# Fishing SPSP 8/20



## Wrong Way (May 29, 2003)

I'm planning to fish SPSP this wednesday for a few hours after work. I hear there's a special place where some of you guys have landed keeper stripers and I want to join in on the action. If anyone is out there on wednesday, I'll be wearing a red cap I think.


----------



## TunaFish (Aug 16, 2001)

I may be heading out there that night. I'll be with 2 12 footers, one is taped flourecent red, the other white. However, if you don't see me, at the right of the small boat launch area, go to the 2nd crescent shaped beach area, right in the middle. Two things you'll need to remember. 1- Cast as far as you can. 2- When retrieving your line, bring it in really fast or else you'll get snagged. FL Fisherman and I caught one last week, but I had no luck last night.


----------



## reddog1 (May 3, 2003)

Tuna,
Did you catch anything last night? I am waiting to get my Power Pro in so I can respool my pools and get back on the water.


----------



## TunaFish (Aug 16, 2001)

RD,

1 Croaker, 3 perch. That was it...You'll love the PP. How many LB test are you getting?


----------



## reddog1 (May 3, 2003)

65#, so no leader needed. I had to tie another one last time out. It really is a pain. THis way I can spend more time fishing than working on my setup.


----------



## Wrong Way (May 29, 2003)

Hopefully things will look up within the next few days.

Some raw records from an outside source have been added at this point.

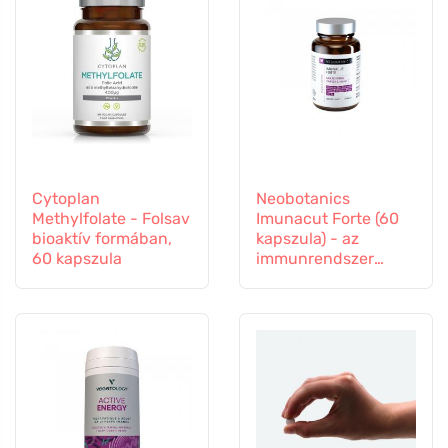
Cytoplan
Neobotanics
Methylfolate - Folsav
Imunacut Forte (60
bioaktív formában,
kapszula) - az
60 kapszula
immunrendszer
erősítésére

Fishing was pretty hot and heavy as reported early last week but conditions change so fast. I think we'll be packing light this time with only 3-12' and a bait catching rod. If we don't see you out there, goodluck


----------



## TunaFish (Aug 16, 2001)

RD, I agree, that's why I use 65#.
WW, ditto.


----------



## reddog1 (May 3, 2003)

Hey Tuna,
How was fishing last year around this time?


----------



## TunaFish (Aug 16, 2001)

So, So. I fished mostly at Matapeake last year I would bring home around 5-10 a night. I usually fished from 7:00-11:00 pm.


----------



## Big Rad (May 19, 2003)

*I'll be out there.*

I plan to fish Wednesday evening also. I won't be going to work on Thursday because I need a mental health day! Look for a big black guy in a metal folding chair. I'll be singing my striper song!


----------



## TunaFish (Aug 16, 2001)

We'll, I was singing the blues last night, so I hope I can join in and harmonize with you in that striper song.


----------



## reddog1 (May 3, 2003)

Now you guys got me thinking of coming out on Wed. The weather is supposed to be great, hope I can swing it.


----------



## TunaFish (Aug 16, 2001)

Yes, I think you should. Why not give that new PP a good workout?


----------



## reddog1 (May 3, 2003)

I am not sure I will have it by then but maybe I will just painfully tie on another leader and come out and meet up with some other board members.


----------



## Wrong Way (May 29, 2003)

reddog1 said:


> *Now you guys got me thinking of coming out on Wed. The weather is supposed to be great, hope I can swing it. *


The more people we have out there, the more bait we have to attract fish. It's like chumming with hooks


----------



## TunaFish (Aug 16, 2001)

Don't worry, fish won't notice anyway. And besides, I need you to help pull in my rigs out there. (Lost 2 more last night).


----------



## reddog1 (May 3, 2003)

Yup the rigs just keep piling up out there. Should put on a scuba suit and go serching for treasure. 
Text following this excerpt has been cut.